EXERCISE BRIEF:
The entries below need to be written out exactly, with no pictures included.

EXTRACTED RECORDS:
[Start of Attachment]
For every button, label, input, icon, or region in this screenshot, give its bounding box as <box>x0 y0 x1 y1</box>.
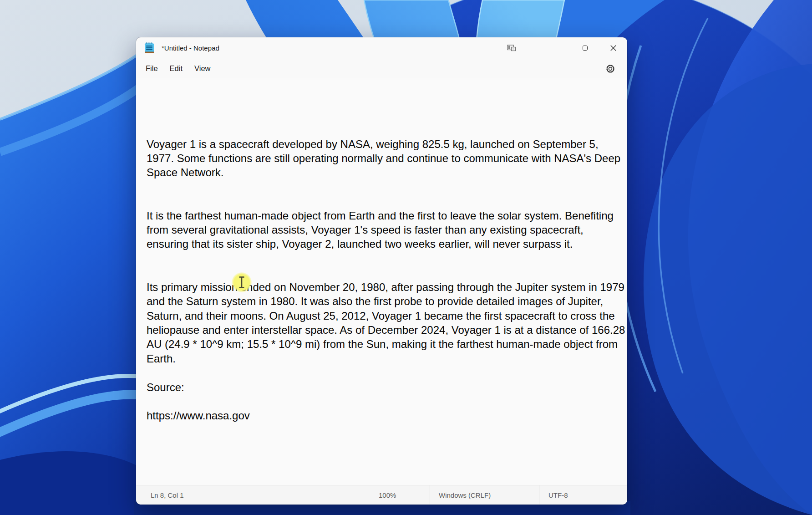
status-line-ending[interactable]: Windows (CRLF) <box>430 485 539 505</box>
menu-bar: File Edit View <box>136 59 627 78</box>
notepad-window: *Untitled - Notepad <box>136 37 627 505</box>
status-encoding[interactable]: UTF-8 <box>539 485 627 505</box>
menu-edit[interactable]: Edit <box>164 61 188 76</box>
encoding-label: UTF-8 <box>548 491 568 499</box>
maximize-button[interactable] <box>571 38 599 59</box>
status-zoom[interactable]: 100% <box>368 485 430 505</box>
maximize-icon <box>583 46 588 51</box>
menu-view[interactable]: View <box>188 61 216 76</box>
status-cursor-position: Ln 8, Col 1 <box>136 485 368 505</box>
notepad-app-icon <box>144 42 154 54</box>
desktop: *Untitled - Notepad <box>0 0 812 515</box>
line-ending-label: Windows (CRLF) <box>439 491 491 499</box>
window-title: *Untitled - Notepad <box>162 44 219 52</box>
cursor-position-label: Ln 8, Col 1 <box>151 491 184 499</box>
close-button[interactable] <box>599 38 627 59</box>
menu-file[interactable]: File <box>140 61 164 76</box>
close-icon <box>610 45 616 51</box>
title-bar[interactable]: *Untitled - Notepad <box>136 37 627 59</box>
touch-keyboard-icon[interactable] <box>507 44 516 52</box>
status-bar: Ln 8, Col 1 100% Windows (CRLF) UTF-8 <box>136 485 627 505</box>
text-editor[interactable]: Voyager 1 is a spacecraft developed by N… <box>136 78 627 485</box>
zoom-label: 100% <box>379 491 396 499</box>
settings-button[interactable] <box>604 63 616 75</box>
minimize-button[interactable] <box>543 38 571 59</box>
settings-gear-icon <box>605 64 615 74</box>
minimize-icon <box>554 48 559 48</box>
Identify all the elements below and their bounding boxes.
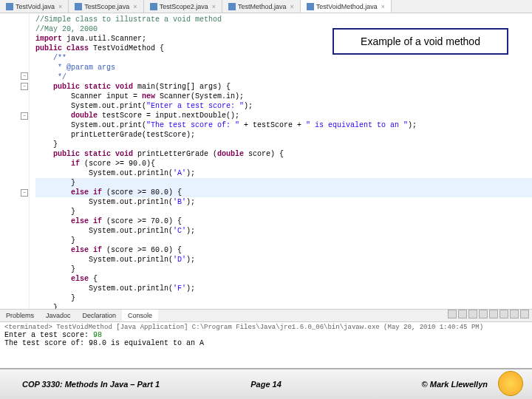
clear-console-icon[interactable] xyxy=(479,310,488,318)
close-icon[interactable]: × xyxy=(290,3,293,10)
footer-course: COP 3330: Methods In Java – Part 1 xyxy=(0,380,160,389)
console-line: The test score of: 98.0 is equivalent to… xyxy=(4,339,528,347)
java-file-icon xyxy=(75,3,82,10)
remove-all-icon[interactable] xyxy=(468,310,477,318)
declaration-tab[interactable]: Declaration xyxy=(77,310,123,321)
open-console-icon[interactable] xyxy=(520,310,529,318)
close-icon[interactable]: × xyxy=(58,3,62,10)
console-toolbar xyxy=(448,310,532,321)
java-file-icon xyxy=(6,3,13,10)
console-output[interactable]: <terminated> TestVoidMethod [Java Applic… xyxy=(0,322,532,358)
editor-tabs: TestVoid.java× TestScope.java× TestScope… xyxy=(0,0,532,13)
scroll-lock-icon[interactable] xyxy=(489,310,498,318)
java-file-icon xyxy=(307,3,314,10)
remove-launch-icon[interactable] xyxy=(458,310,467,318)
code-content: //Simple class to illustrate a void meth… xyxy=(0,13,532,309)
console-header: <terminated> TestVoidMethod [Java Applic… xyxy=(4,324,528,331)
tab-0[interactable]: TestVoid.java× xyxy=(0,0,69,13)
tab-4[interactable]: TestVoidMethod.java× xyxy=(301,0,392,13)
java-file-icon xyxy=(228,3,236,10)
ucf-logo-icon xyxy=(498,371,523,396)
tab-1[interactable]: TestScope.java× xyxy=(69,0,143,13)
close-icon[interactable]: × xyxy=(381,3,385,10)
problems-tab[interactable]: Problems xyxy=(0,310,40,321)
console-line: Enter a test score: 98 xyxy=(4,331,528,339)
console-tabs: Problems Javadoc Declaration Console xyxy=(0,309,532,322)
java-file-icon xyxy=(150,3,157,10)
close-icon[interactable]: × xyxy=(133,3,137,10)
callout-text: Example of a void method xyxy=(361,35,480,47)
console-tab[interactable]: Console xyxy=(122,310,158,321)
footer-page: Page 14 xyxy=(250,380,282,389)
annotation-callout: Example of a void method xyxy=(332,28,508,55)
pin-console-icon[interactable] xyxy=(499,310,508,318)
slide-footer: COP 3330: Methods In Java – Part 1 Page … xyxy=(0,368,532,399)
code-editor[interactable]: − − − − //Simple class to illustrate a v… xyxy=(0,13,532,309)
close-icon[interactable]: × xyxy=(212,3,216,10)
tab-3[interactable]: TestMethod.java× xyxy=(222,0,301,13)
terminate-icon[interactable] xyxy=(448,310,457,318)
tab-2[interactable]: TestScope2.java× xyxy=(144,0,222,13)
javadoc-tab[interactable]: Javadoc xyxy=(40,310,77,321)
display-console-icon[interactable] xyxy=(510,310,519,318)
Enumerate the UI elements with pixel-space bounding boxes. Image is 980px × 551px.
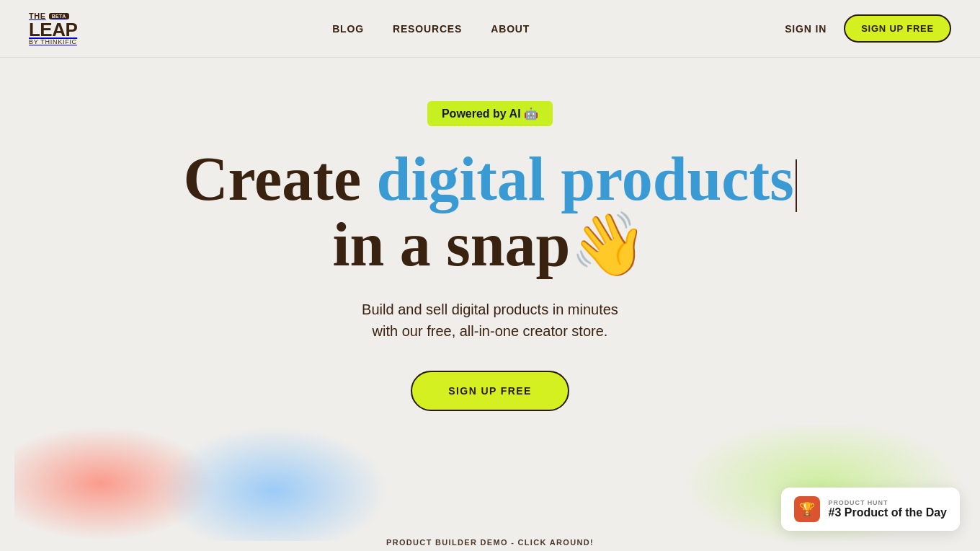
[End of Attachment]
ANSWER FOR THE TASK:
For every button, label, input, icon, or region in this screenshot, give its bounding box as <box>x0 y0 x1 y1</box>.
status-line-ending[interactable]: Windows (CRLF) <box>430 485 539 505</box>
menu-bar: File Edit View <box>136 59 627 78</box>
notepad-window: *Untitled - Notepad <box>136 37 627 505</box>
status-encoding[interactable]: UTF-8 <box>539 485 627 505</box>
menu-edit[interactable]: Edit <box>164 61 188 76</box>
encoding-label: UTF-8 <box>548 491 568 499</box>
maximize-button[interactable] <box>571 38 599 59</box>
status-zoom[interactable]: 100% <box>368 485 430 505</box>
maximize-icon <box>583 46 588 51</box>
menu-view[interactable]: View <box>188 61 216 76</box>
status-cursor-position: Ln 8, Col 1 <box>136 485 368 505</box>
notepad-app-icon <box>144 42 154 54</box>
desktop: *Untitled - Notepad <box>0 0 812 515</box>
line-ending-label: Windows (CRLF) <box>439 491 491 499</box>
window-title: *Untitled - Notepad <box>162 44 219 52</box>
cursor-position-label: Ln 8, Col 1 <box>151 491 184 499</box>
close-button[interactable] <box>599 38 627 59</box>
menu-file[interactable]: File <box>140 61 164 76</box>
close-icon <box>610 45 616 51</box>
title-bar[interactable]: *Untitled - Notepad <box>136 37 627 59</box>
touch-keyboard-icon[interactable] <box>507 44 516 52</box>
status-bar: Ln 8, Col 1 100% Windows (CRLF) UTF-8 <box>136 485 627 505</box>
text-editor[interactable]: Voyager 1 is a spacecraft developed by N… <box>136 78 627 485</box>
zoom-label: 100% <box>379 491 396 499</box>
settings-button[interactable] <box>604 63 616 75</box>
minimize-button[interactable] <box>543 38 571 59</box>
settings-gear-icon <box>605 64 615 74</box>
minimize-icon <box>554 48 559 48</box>
Identify all the elements below and their bounding boxes.
clear-console-icon[interactable] xyxy=(479,310,488,318)
close-icon[interactable]: × xyxy=(290,3,293,10)
footer-course: COP 3330: Methods In Java – Part 1 xyxy=(0,380,160,389)
console-line: The test score of: 98.0 is equivalent to… xyxy=(4,339,528,347)
java-file-icon xyxy=(75,3,82,10)
remove-all-icon[interactable] xyxy=(468,310,477,318)
declaration-tab[interactable]: Declaration xyxy=(77,310,123,321)
open-console-icon[interactable] xyxy=(520,310,529,318)
close-icon[interactable]: × xyxy=(58,3,62,10)
console-toolbar xyxy=(448,310,532,321)
java-file-icon xyxy=(6,3,13,10)
console-output[interactable]: <terminated> TestVoidMethod [Java Applic… xyxy=(0,322,532,358)
editor-tabs: TestVoid.java× TestScope.java× TestScope… xyxy=(0,0,532,13)
scroll-lock-icon[interactable] xyxy=(489,310,498,318)
java-file-icon xyxy=(307,3,314,10)
remove-launch-icon[interactable] xyxy=(458,310,467,318)
code-content: //Simple class to illustrate a void meth… xyxy=(0,13,532,309)
console-header: <terminated> TestVoidMethod [Java Applic… xyxy=(4,324,528,331)
tab-0[interactable]: TestVoid.java× xyxy=(0,0,69,13)
tab-4[interactable]: TestVoidMethod.java× xyxy=(301,0,392,13)
java-file-icon xyxy=(228,3,236,10)
ucf-logo-icon xyxy=(498,371,523,396)
tab-1[interactable]: TestScope.java× xyxy=(69,0,143,13)
close-icon[interactable]: × xyxy=(381,3,385,10)
problems-tab[interactable]: Problems xyxy=(0,310,40,321)
console-line: Enter a test score: 98 xyxy=(4,331,528,339)
console-tabs: Problems Javadoc Declaration Console xyxy=(0,309,532,322)
java-file-icon xyxy=(150,3,157,10)
close-icon[interactable]: × xyxy=(133,3,137,10)
callout-text: Example of a void method xyxy=(361,35,480,47)
console-tab[interactable]: Console xyxy=(122,310,158,321)
footer-page: Page 14 xyxy=(250,380,282,389)
annotation-callout: Example of a void method xyxy=(332,28,508,55)
pin-console-icon[interactable] xyxy=(499,310,508,318)
slide-footer: COP 3330: Methods In Java – Part 1 Page … xyxy=(0,368,532,399)
code-editor[interactable]: − − − − //Simple class to illustrate a v… xyxy=(0,13,532,309)
close-icon[interactable]: × xyxy=(212,3,216,10)
tab-3[interactable]: TestMethod.java× xyxy=(222,0,301,13)
terminate-icon[interactable] xyxy=(448,310,457,318)
tab-2[interactable]: TestScope2.java× xyxy=(144,0,222,13)
javadoc-tab[interactable]: Javadoc xyxy=(40,310,77,321)
display-console-icon[interactable] xyxy=(510,310,519,318)
Enumerate the UI elements with pixel-space bounding boxes. Image is 980px × 551px.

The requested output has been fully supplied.